By Order of the Board of Directors,
Mark L. Mestayer
Secretary
Baton Rouge, Louisiana
September 30, 1996
THE COMPANY WILL FURNISH WITHOUT CHARGE COPIES OF ITS ANNUAL REPORT ON FORM
10-K FOR THE FISCAL YEAR ENDED JUNE 30, 1996 TO INTERESTED SECURITYHOLDERS ON
REQUEST. THE COMPANY WILL FURNISH TO ANY SUCH PERSON ANY EXHIBITS DESCRIBED IN
THE LIST ACCOMPANYING SUCH REPORT UPON PAYMENT OF REASONABLE FEES RELATING TO
THE COMPANY'S FURNISHING SUCH EXHIBITS. REQUESTS FOR COPIES SHOULD BE DIRECTED
TO J. FRED JOHNSON, TREASURER AND CHIEF FINANCIAL OFFICER, P.O. BOX 2467, BATON
ROUGE, LOUISIANA 70821.
12
<PAGE> 15
PLEASE DO NOT FOLD THIS PROXY
PROXY-PICCADILLY CAFETERIAS, INC.
THIS PROXY IS SOLICITED BY THE BOARD OF DIRECTORS
FOR THE ANNUAL MEETING OF SHAREHOLDERS ON NOVEMBER 4, 1996
The undersigned hereby appoints Paul W. Murrill and Mark L. Mestayer, or
either of them, with full power of substitution, attorneys and proxies of the
undersigned to vote all shares of Piccadilly Cafeterias, Inc. (the "Company")

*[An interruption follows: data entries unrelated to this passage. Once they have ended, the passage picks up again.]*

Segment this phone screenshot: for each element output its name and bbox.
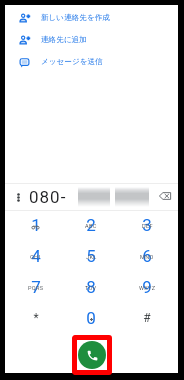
button[interactable]: 3	[119, 211, 175, 242]
staticText: 8	[86, 277, 96, 297]
staticText: 新しい連絡先を作成	[41, 13, 110, 23]
button[interactable]: 6	[119, 242, 175, 273]
button[interactable]: 4	[8, 242, 63, 273]
staticText: 4	[31, 246, 41, 266]
staticText: TUV	[85, 285, 97, 292]
staticText: 連絡先に追加	[41, 35, 87, 45]
button[interactable]: 7	[8, 273, 63, 304]
staticText: 1	[31, 215, 41, 235]
button[interactable]: 0	[63, 304, 119, 335]
staticText: #	[143, 311, 151, 325]
staticText: メッセージを送信	[41, 57, 103, 67]
staticText: GHI	[30, 254, 41, 261]
button[interactable]: 新しい連絡先を作成	[5, 7, 178, 29]
button[interactable]: 1	[8, 211, 63, 242]
staticText: *	[33, 311, 39, 325]
staticText: 7	[31, 277, 41, 297]
staticText: 080-	[29, 187, 67, 207]
button[interactable]: Backspace	[156, 187, 174, 205]
button[interactable]: *	[8, 304, 63, 335]
button[interactable]: Call	[78, 341, 106, 369]
button[interactable]: 2	[63, 211, 119, 242]
button[interactable]: 連絡先に追加	[5, 29, 178, 51]
staticText: WXYZ	[139, 285, 156, 292]
button[interactable]: 9	[119, 273, 175, 304]
staticText: 5	[86, 246, 96, 266]
staticText: 3	[142, 215, 152, 235]
staticText: MNO	[140, 254, 154, 261]
staticText: 2	[86, 215, 96, 235]
button[interactable]: More options	[12, 191, 25, 204]
staticText: JKL	[86, 254, 97, 261]
staticText: ABC	[85, 223, 97, 230]
staticText: 9	[142, 277, 152, 297]
staticText: PQRS	[28, 285, 44, 292]
button[interactable]: 5	[63, 242, 119, 273]
staticText: 0	[86, 308, 96, 328]
staticText: 6	[142, 246, 152, 266]
button[interactable]: #	[119, 304, 175, 335]
staticText: DEF	[142, 223, 153, 230]
button[interactable]: 8	[63, 273, 119, 304]
button[interactable]: メッセージを送信	[5, 51, 178, 73]
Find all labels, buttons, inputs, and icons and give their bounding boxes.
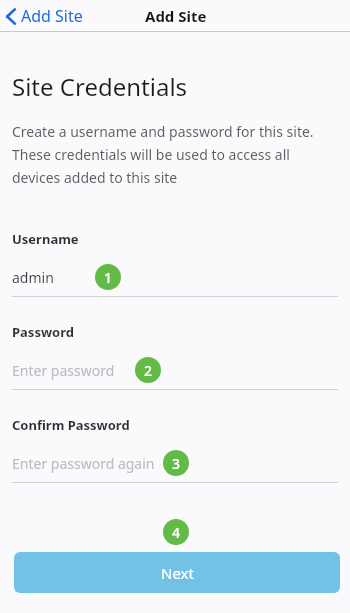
staticText: Password [12,323,74,341]
staticText: 2 [144,361,153,380]
staticText: 4 [172,523,181,542]
button[interactable]: Enter password again [12,450,338,476]
button[interactable]: Next [14,552,340,593]
button[interactable]: Enter password [12,357,338,383]
staticText: Create a username and password for this … [12,122,338,187]
staticText: 3 [172,454,181,473]
button[interactable]: admin [12,264,338,290]
staticText: admin [12,268,54,287]
staticText: Username [12,230,79,248]
staticText: Next [161,563,194,583]
staticText: Enter password [12,361,115,380]
staticText: Confirm Password [12,416,130,434]
button[interactable]: Back [0,1,91,31]
staticText: 1 [104,268,113,287]
staticText: Enter password again [12,454,155,473]
staticText: Add Site [145,6,207,26]
staticText: Site Credentials [12,70,188,103]
other: Back [6,8,16,25]
staticText: Add Site [21,5,83,27]
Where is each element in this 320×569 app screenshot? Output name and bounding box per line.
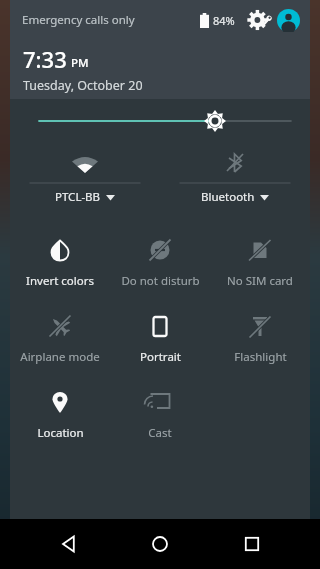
- staticText: 84%: [213, 13, 235, 28]
- button[interactable]: Bluetooth: [160, 143, 310, 211]
- button[interactable]: Recents: [229, 521, 275, 567]
- staticText: Tuesday, October 20: [23, 77, 143, 94]
- staticText: Invert colors: [26, 273, 94, 289]
- staticText: Airplane mode: [20, 349, 100, 365]
- button[interactable]: Portrait: [110, 297, 210, 373]
- staticText: Do not disturb: [121, 273, 200, 289]
- button[interactable]: Invert colors: [10, 221, 110, 297]
- staticText: 7:33: [23, 44, 67, 74]
- button[interactable]: Cast: [110, 373, 210, 449]
- staticText: No SIM card: [227, 273, 293, 289]
- button[interactable]: Back: [46, 521, 92, 567]
- button[interactable]: Location: [10, 373, 110, 449]
- staticText: Emergency calls only: [22, 12, 135, 28]
- staticText: Portrait: [140, 349, 181, 365]
- button[interactable]: Airplane mode: [10, 297, 110, 373]
- button[interactable]: Settings: [247, 7, 273, 33]
- staticText: Location: [37, 425, 84, 441]
- button[interactable]: No SIM card: [210, 221, 310, 297]
- button[interactable]: Flashlight: [210, 297, 310, 373]
- button[interactable]: PTCL-BB: [10, 143, 160, 211]
- staticText: Bluetooth: [201, 189, 255, 205]
- staticText: PTCL-BB: [55, 189, 101, 205]
- staticText: Cast: [148, 425, 172, 441]
- button[interactable]: Home: [137, 521, 183, 567]
- button[interactable]: User profile: [277, 9, 300, 32]
- staticText: Flashlight: [234, 349, 287, 365]
- button[interactable]: Brightness: [10, 99, 310, 143]
- button[interactable]: Do not disturb: [110, 221, 210, 297]
- staticText: PM: [71, 55, 89, 71]
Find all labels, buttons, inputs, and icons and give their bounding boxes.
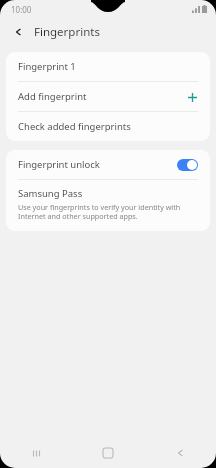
button[interactable]: Back	[144, 438, 216, 468]
staticText: Fingerprint 1	[18, 60, 198, 73]
button[interactable]: Samsung Pass	[6, 180, 210, 231]
button[interactable]: Fingerprint 1	[6, 52, 210, 81]
staticText: Samsung Pass	[18, 187, 83, 200]
button[interactable]: Add fingerprint	[6, 82, 210, 111]
staticText: 10:00	[11, 4, 32, 15]
staticText: Fingerprint unlock	[18, 158, 177, 171]
button[interactable]: Home	[72, 438, 144, 468]
staticText: Use your fingerprints to verify your ide…	[18, 202, 196, 222]
button[interactable]: Fingerprint unlock	[6, 150, 210, 179]
button[interactable]: Check added fingerprints	[6, 112, 210, 141]
button[interactable]: Recents	[0, 438, 72, 468]
staticText: Add fingerprint	[18, 90, 186, 103]
staticText: Fingerprints	[34, 24, 100, 40]
staticText: Check added fingerprints	[18, 120, 198, 133]
button[interactable]: Navigate up	[9, 23, 27, 41]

which the undersigned is entitled to vote at the Annual Meeting of Shareholders
of the Company to be held on November 4, 1996 at 10:00 a.m., local time, at the
general offices of the Company, 3232 Sherwood Forest Boulevard, Baton Rouge,
Louisiana, and at any adjournments thereof, with respect to:
(1) Election of directors to serve a term of office expiring at the Annual
Meeting of Shareholders in 1999 and until their successors shall have
been elected and qualified:
/ / FOR all nominees listed below (except as marked to show the contrary
below)
/ / WITHHOLD AUTHORITY to vote for all nominees listed below
Robert P. Guyton Edward M. Simmons, Sr. Christel C. Slaughter
(INSTRUCTION: To withhold authority to vote for any individual nominee, write
the name of the nominee in the space provided below.)
- -------------------------------------------------------------------------------
(Continued and to be signed on the Reverse Side)
(2) In their discretion, upon such other matters as may properly come before
the meeting; all as described in the Notice of Annual Meeting and Proxy
Statement; receipt of which is hereby acknowledged.
Dated this ____day of ____________________, 1996
________________________________________________
________________________________________________
Signature(s) of Shareholders
Please sign exactly as your name appears hereon.
When signing as executor, administrator,
trustee, or other representative, please give
your full title. All joint owners must sign.
This Proxy will be voted in accordance with the specifications made hereon.
If no contrary specification is made, it will be voted "FOR" the proposal.